KUALA LUMPUR: Making cars cheaper through tax cuts would likely hurt national car maker Proton but this will force the ailing company to compete, said DAP national publicity chief and economist Tony Pua.
Driving Proton’s business down will likely be among the major opposition to Pakatan Rakyat’s proposal to reduce car prices by cutting duties as consumers will opt for cheaper imported cars as they are seen to be superior to its local counterpart.
The national car maker had seen its fortunes rapidly dwindling despite the protectionist policies which have had helped Proton keep its car prices comparatively low. But it is barely surviving in the increasingly competitive automotive industry.

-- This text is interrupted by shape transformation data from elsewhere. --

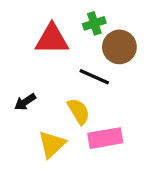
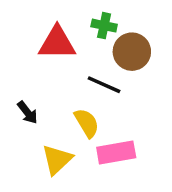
green cross: (94, 23) -> (104, 26), turned 30
black arrow: (25, 102) -> (27, 113), turned -95

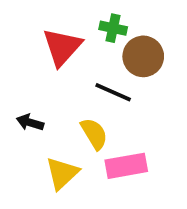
red triangle: (57, 43) -> (62, 47), turned -48
black arrow: (27, 113) -> (30, 122), turned 145

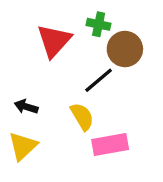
black line: (113, 92) -> (99, 80), turned -64
yellow triangle: (62, 173) -> (23, 146), moved

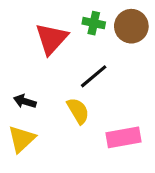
brown circle: (125, 49) -> (131, 26), moved
pink rectangle: (110, 145) -> (123, 137), moved

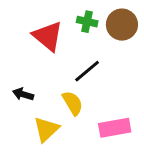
red triangle: (51, 39) -> (48, 36), turned -32
yellow triangle: (22, 139) -> (46, 129), moved

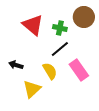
green cross: (87, 22) -> (60, 28), moved
pink rectangle: (115, 128) -> (79, 70), moved, turned 65

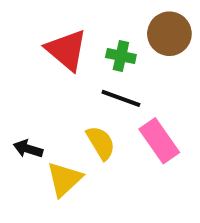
black line: (60, 49) -> (121, 98), turned 60
black arrow: (16, 65) -> (28, 149), moved

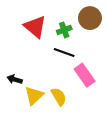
green cross: (121, 56) -> (64, 30), turned -32
yellow semicircle: (101, 143) -> (59, 97), moved

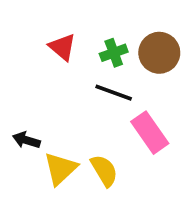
brown circle: (90, 18) -> (159, 53), moved
red triangle: (35, 27) -> (62, 47), size x0.7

Malaysians pay high prices for cars mainly because of the protection afforded to national Proton since 1984 and import, excise and sales taxes have translated into some of the highest car prices in the region.
Pua said revamping the National Automotive Policy (NAP) as announced by PKR strategic director Rafizi Ramli on Tuesday means Proton would have to buck up and offer consumers more.
“It will force local car makers to be more competitive,” the Petaling Jaya Utara MP told FMT.
“Why should they [Proton] be happy? They have been kept happy for the past three decades with very little to show and a huge burden to the man on the street,” he added when asked if Pakatan’s proposal would likely hurt Proton’s business.
A revamp of the NAP could also trigger a political backlash. Proton was Malaysia’s first Bumiputera car maker with a predominantly Malay workforce. Hurting its business will likely see right-wingers interpret it as a threat to Malay businesses.
Umno sympathisers and Malay hardliners Perkasa had already denounced the proposal as a threat to Proton, admitting that consumers are likely to go for imported cars instead.
“No one will want to buy Proton cars because the price of imported luxury cars will be about the same… and Proton employees will be upset at getting retrenched,” a news portal quoted him as saying.
But Pua said it was time that the automotive policy is drafted based on voter interests and not well-linked elites within the national car maker company.
“We do what is right for the country and for its people. We will do the country no favours by continuing to breastfeed a 28-year-old child. If the ‘child’ still wants to throw tantrums, then he needs to learn to fend for himself,” he said in reference to Proton.
Rafizi said on Tuesday that the proposal will be included in Pakatan’s election manifesto and be used as a major campaign issue for the federal opposition as it fights for federal power.
Malay car dealers associations have responded with scepticism, saying that Pakatan would either backpedal on its pledge or introduce a new taxing system as cutting duties and tax would slash government’s revenue considerably.